## YOUR OBJECTIVE
From the listing below, copy every line with the word "Model".
· · · · · · ·
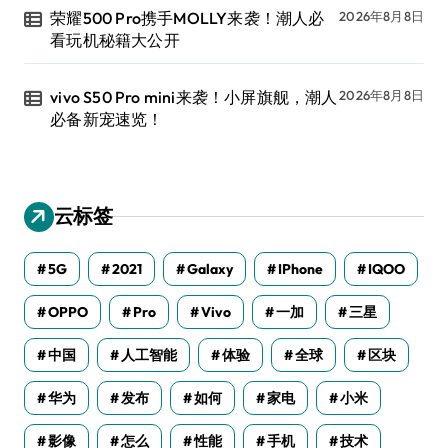
荣耀500 Pro携手MOLLY来袭！潮人必
2026年8月8日
看玩机秘籍大公开
vivo S50 Pro mini来袭！小屏旗舰，潮人
2026年8月8日
必备新宠速览！
云标签
5G
2021
Galaxy
IPhone
IQOO
OPPO
Pro
Vivo
一加
三星
中国
人工智能
体验
全球
区块
华为
发布
如何
家电
小米
影像
怎么
性能
手机
技术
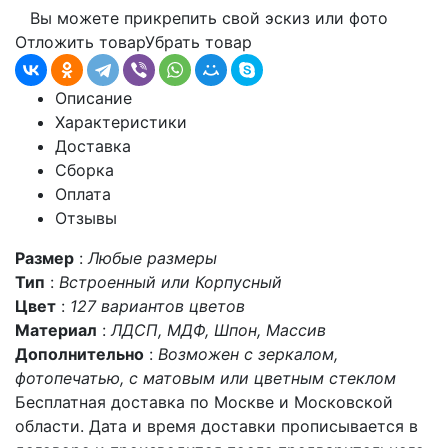
Вы можете прикрепить свой эскиз или фото
Отложить товар
Убрать товар
Описание
Характеристики
Доставка
Сборка
Оплата
Отзывы
Размер
:
Любые размеры
Тип
:
Встроенный или Корпусный
Цвет
:
127 вариантов цветов
Материал
:
ЛДСП, МДФ, Шпон, Массив
Дополнительно
:
Возможен с зеркалом,
фотопечатью, с матовым или цветным стеклом
Бесплатная доставка по Москве и Московской
области. Дата и время доставки прописывается в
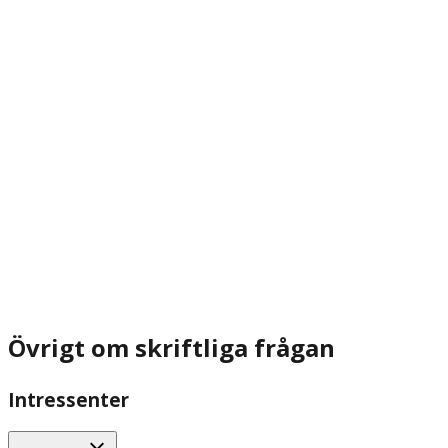
Övrigt om skriftliga frågan
Intressenter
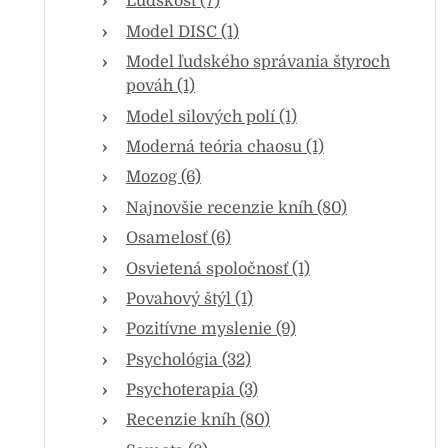
Ľudskosť (7)
Model DISC (1)
Model ľudského správania štyroch
pováh (1)
Model silových polí (1)
Moderná teória chaosu (1)
Mozog (6)
Najnovšie recenzie kníh (80)
Osamelosť (6)
Osvietená spoločnosť (1)
Povahový štýl (1)
Pozitívne myslenie (9)
Psychológia (32)
Psychoterapia (3)
Recenzie kníh (80)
· · · · · · ·
## ANSWER SECTION
Model DISC (1)
Model ľudského správania štyroch
Model silových polí (1)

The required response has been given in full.